# Task directions
Every line below from the one with "Send an email" through the one with "the director, Liz" is to be repeated exactly, with no picture among them.

== Dataset content ==

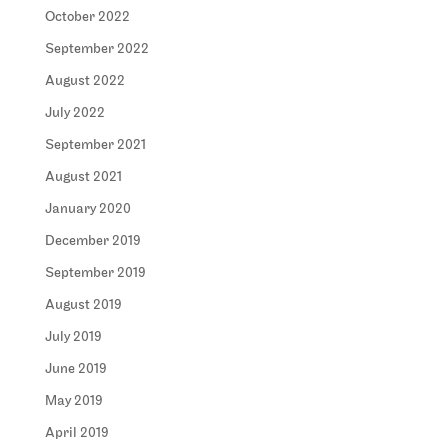
October 2022
September 2022
August 2022
July 2022
September 2021
August 2021
January 2020
December 2019
September 2019
August 2019
July 2019
June 2019
May 2019
April 2019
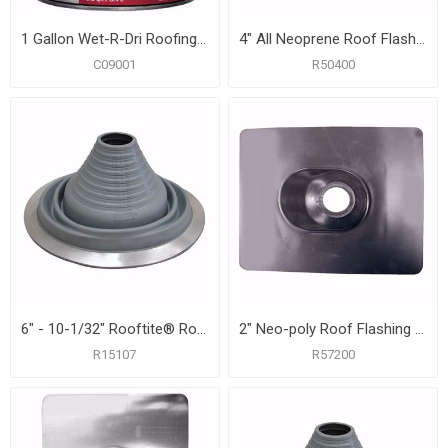
1 Gallon Wet-R-Dri Roofing Cement, Carton of 6
4" All Neoprene Roof Flashing with 12" x 14-3/4" Flange
C09001
R50400
6" - 10-1/32" Rooftite® Roof Flashing
2" Neo-poly Roof Flashing with 9-1/4" x 13" Flange
R15107
R57200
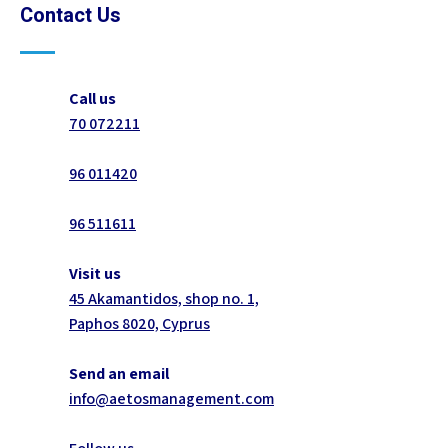
Contact Us
Call us
70 072211
96 011420
96 511611
Visit us
45 Akamantidos, shop no. 1,
Paphos 8020, Cyprus
Send an email
info@aetosmanagement.com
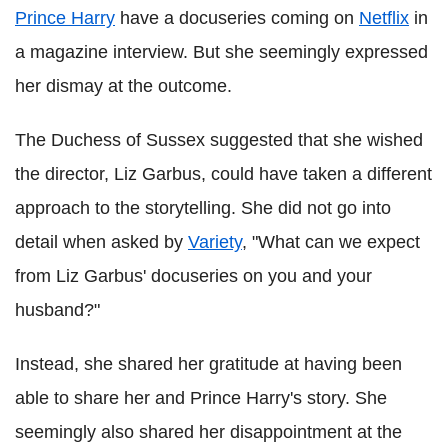
Prince Harry
have a docuseries coming on
Netflix
in
a magazine interview. But she seemingly expressed
her dismay at the outcome.
The Duchess of Sussex suggested that she wished
the director, Liz Garbus, could have taken a different
approach to the storytelling. She did not go into
detail when asked by
Variety
, "What can we expect
from Liz Garbus' docuseries on you and your
husband?"
Instead, she shared her gratitude at having been
able to share her and Prince Harry's story. She
seemingly also shared her disappointment at the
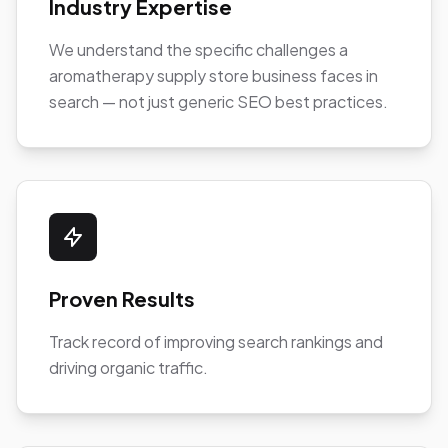
Industry Expertise
We understand the specific challenges a
aromatherapy supply store business faces in
search — not just generic SEO best practices.
Proven Results
Track record of improving search rankings and
driving organic traffic.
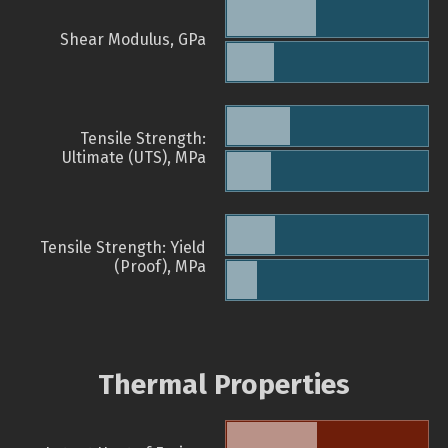
Shear Modulus, GPa
Tensile Strength:
Ultimate (UTS), MPa
Tensile Strength: Yield
(Proof), MPa
Thermal Properties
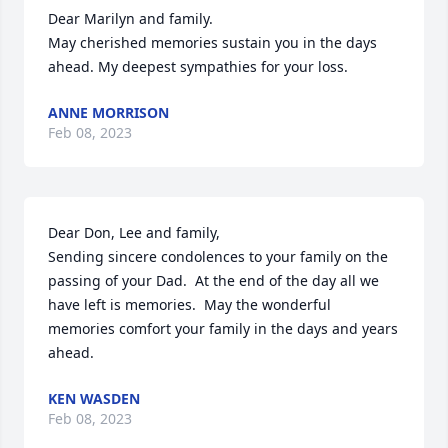
Dear Marilyn and family.

May cherished memories sustain you in the days 
ahead. My deepest sympathies for your loss.
ANNE MORRISON
Feb 08, 2023
Dear Don, Lee and family,

Sending sincere condolences to your family on the 
passing of your Dad.  At the end of the day all we 
have left is memories.  May the wonderful 
memories comfort your family in the days and years 
ahead.
KEN WASDEN
Feb 08, 2023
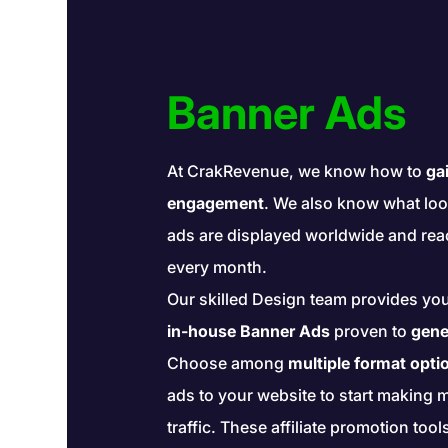
Banner Ads
At CrakRevenue, we know how to
gai
engagement
. We also know what loo
ads are displayed worldwide and re
every month.
Our skilled Design team provides yo
in-house Banner Ads
proven to
gene
Choose among
multiple format opti
ads to your website to start making 
traffic. These affiliate promotion tool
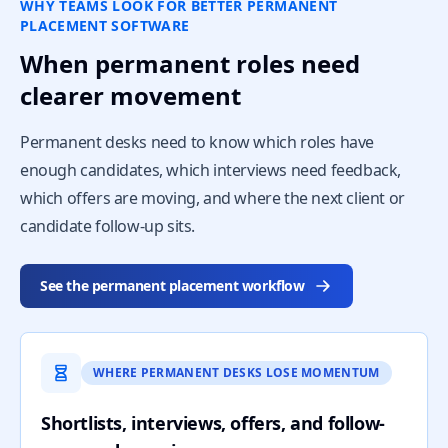
WHY TEAMS LOOK FOR BETTER PERMANENT
PLACEMENT SOFTWARE
When permanent roles need
clearer movement
Permanent desks need to know which roles have
enough candidates, which interviews need feedback,
which offers are moving, and where the next client or
candidate follow-up sits.
See the permanent placement workflow
WHERE PERMANENT DESKS LOSE MOMENTUM
Shortlists, interviews, offers, and follow-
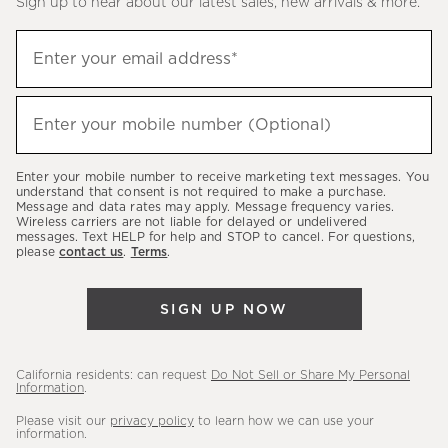
Sign up to hear about our latest sales, new arrivals & more.
(required)
Sign
Enter your email address*
up
to
(required)
hear
Enter your mobile number (Optional)
about
our
Enter your mobile number to receive marketing text messages. You
latest
understand that consent is not required to make a purchase.
Message and data rates may apply. Message frequency varies.
sales,
Wireless carriers are not liable for delayed or undelivered
messages. Text HELP for help and STOP to cancel. For questions,
new
please
contact us
.
Terms
.
arrivals
&
SIGN UP NOW
more.
California residents: can request
Do Not Sell or Share My Personal
Information
.
Please visit our
privacy policy
to learn how we can use your
information.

===

# Answer space
Send an email
info@aetosmanagement.com
Prince Harry
have a docuseries coming on
Netflix
in
a magazine interview. But she seemingly expressed
her dismay at the outcome.
The Duchess of Sussex suggested that she wished
the director, Liz Garbus, could have taken a different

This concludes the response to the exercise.